ASSESSING HYDRAULICS and FISH BEHAVIOR and SWIMMING PERFORMANCE NEAR UNSCREENED DIVERSIONS on the SACRAMENTO RIVER: LARGE FLUME SIMULATIONS

Project Description:

Supported by the U.S. Fish and Wildlife Service and the Bureau of Reclamation, Anadromous Fish Screen Program. The presented study addresses critical questions regarding unscreened diversions and assesses their threats to juvenile Chinook salmon, such as:

» How do hydraulic fields vary with diversion intake size, diversion rate, and river flow conditions?

» How do juvenile Chinook salmon respond behaviorally to varying hydraulic fields associated with unscreened diversions?

» How does the behavior of juvenile Chinook salmon vary under different hydraulic and environmental conditions and with different ages/sizes of fish?

» How is the entrainment rate of juvenile Chinook salmon at unscreened diversions affected by varying hydraulic and environmental conditions, and how is the entrainment rate affected by non-positive barrier fish deterring devices?

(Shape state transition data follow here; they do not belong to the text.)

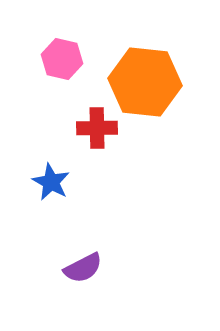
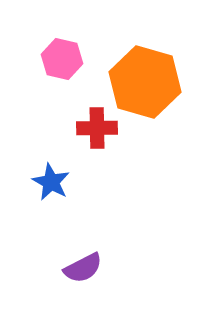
orange hexagon: rotated 10 degrees clockwise
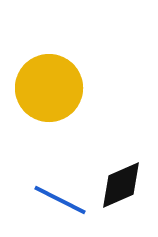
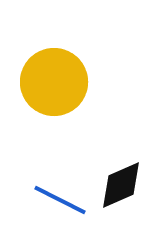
yellow circle: moved 5 px right, 6 px up
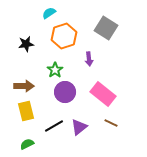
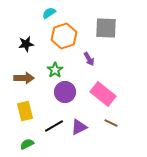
gray square: rotated 30 degrees counterclockwise
purple arrow: rotated 24 degrees counterclockwise
brown arrow: moved 8 px up
yellow rectangle: moved 1 px left
purple triangle: rotated 12 degrees clockwise
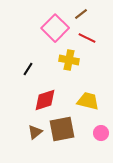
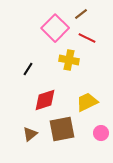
yellow trapezoid: moved 1 px left, 1 px down; rotated 40 degrees counterclockwise
brown triangle: moved 5 px left, 2 px down
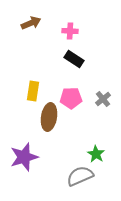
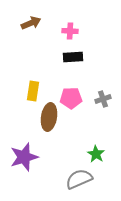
black rectangle: moved 1 px left, 2 px up; rotated 36 degrees counterclockwise
gray cross: rotated 21 degrees clockwise
gray semicircle: moved 1 px left, 3 px down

Fish screens have proven to be a reliable technology at preventing fish entrainment into agricultural water diversions. Fabrication and installation of costs such screens limit their use. Additional they are problematic when they become covered with river debris, requiring regular monitoring and cleaning. These factors can discourage private land owners from installing screens on the inlets of their agricultural water diversion pipes. Because juvenile Chinook salmon could pass through the openings in these devices, they are considered behavioral deterrents and not positive-barrier screens. The devices were constructed for ca. $3500 to $1500 each, and therefore offered relatively low-cost alternatives for reducing fish entrainment without the use of fish-screens.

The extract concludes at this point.